_Exercise_
Give the number of lines in the records below that include "Resource". Reply with that number alone.

_Saved data entries_
-*-

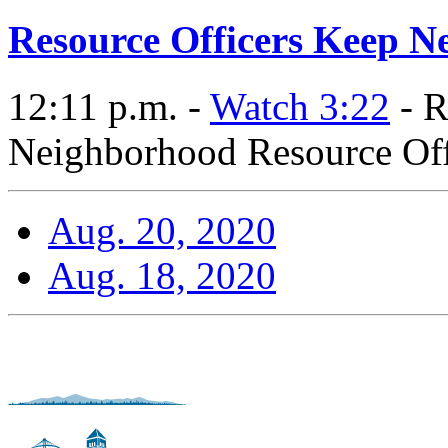
Resource Officers Keep N
12:11 p.m. -
Watch 3:22
- R
Neighborhood Resource Offi
Aug. 20, 2020
Aug. 18, 2020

-*-

_Reply to the exercise_
2